**Dataset entries:**
-------------------------
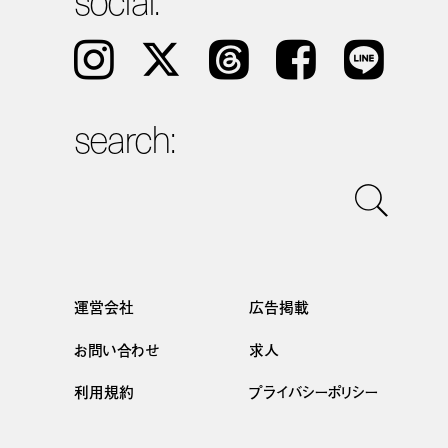
Instagram
𝕏
Threads
Facebook
LINE
search:
運営会社
広告掲載
お問い合わせ
求人
利用規約
プライバシーポリシー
-------------------------
**Work order:** Word-for-word output of every record is needed, with images omitted.

**Exercise response:**
Instagram
𝕏
Threads
Facebook
LINE
search:
運営会社
広告掲載
お問い合わせ
求人
利用規約
プライバシーポリシー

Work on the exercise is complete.